Coba hizo un último y desesperado intento de demostrar su filosofía.
– Analicemos el ejemplo del niño. ¿Cuánta gente ha dicho que su hijo roba? Enseñamos al niño que robar está mal hecho y le pegamos por hacerlo. Y aun así, roba. ¿Por qué? La respuesta depende de cada niño. De hecho, el castigo físico suele intensificar el ánimo de venganza contra la figura de autoridad o la sociedad que esa figura representa. Puede llevar a intensificar la violencia en vez de evitarla.
– Y no hacer nada en absoluto intensifica la violencia -contrapuso con sorna la abadesa-. Sois un viejo necio, Coba.
– Nuestra ley tiene por objeto resolver los problemas que causan los malhechores con su actitud. La mejor medida correctiva es hacer comprender al niño que robar conlleva un malestar a otra persona quitándole a ese niño algo que le pertenece cada vez que cometa un robo. La mayoría de niños reaccionan mejor a esto que a un bofetón o al dolor físico. Así pues, tenemos un sistema legal que le permite aprender al niño que se porta mal. Si ese niño tiene empatía para con los demás, será capaz de darse cuenta del malestar que ha infligido y, además, puede que cambie su actitud.
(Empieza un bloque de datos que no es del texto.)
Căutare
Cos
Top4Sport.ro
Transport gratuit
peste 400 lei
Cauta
– No soporto discutir estas necedades, Coba. Vuestras leyes y castigos han fracasado, pues de lo contrario hoy viviríamos en una sociedad sin crímenes.
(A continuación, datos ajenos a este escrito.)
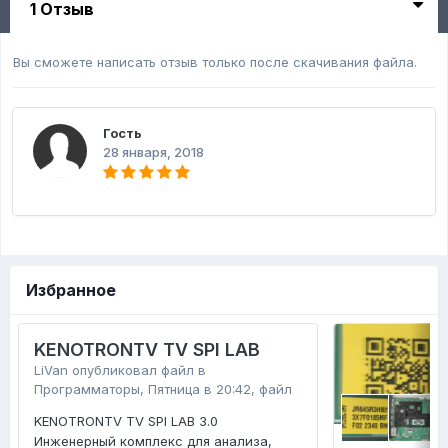
1 Отзыв
Вы сможете написать отзыв только после скачивания файла.
Гость
28 января, 2018
Избранное
KENOTRONTV TV SPI LAB
LiVan
опубликовал файл в
Программаторы
,
Пятница в 20:42
, файл
KENOTRONTV TV SPI LAB 3.0
Инженерный комплекс для анализа,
Fidelma sintió un intenso deseo de volver a intervenir en la discusión.
– Cualquier infracción de la ley es, en efecto, un daño causado a otro; y si se consigue que un hombre se dé cuenta del daño que ha causado, se salvará su alma. Una vez rehabilitado, podrá llevar una vida que merezca la pena.
Coba asintió, aprobando su argumento.
La abadesa Fainder los miró con un gesto cínico.
– No me persuadiréis para que cambie de opinión. El sajón ya ha sido juzgado y mañana será ahorcado por el crimen que ha cometido. Ahora vayamos a ver al rey
Ya era entrada la noche cuando el tribunal de apelación se reunió, al fin, en el gran salón de la fortaleza de Fianamail de Laigin. Fidelma había tenido que insistir, durante el encuentro en la capilla, para convencer a Fianamail y a su brehon y obispo Forbassach de que accedieran a formar un tribunal de apelación. El obispo Forbassach y la abadesa Fainder habían discutido acaloradamente con ella para no permitir la vista, pero Fidelma había hecho hincapié en que el rey le había dado su palabra y que, si encontraba alguna objeción legal en el desarrollo del juicio aparte de las objeciones al castigo bajo los Penitenciales, ordenaría que se tuvieran en cuenta dichas objeciones. El obispo Forbassach exigió oír tales reparos, pero Fidelma señaló que los argumentos no podían revelarse a menos que se hiciera en una vista formal.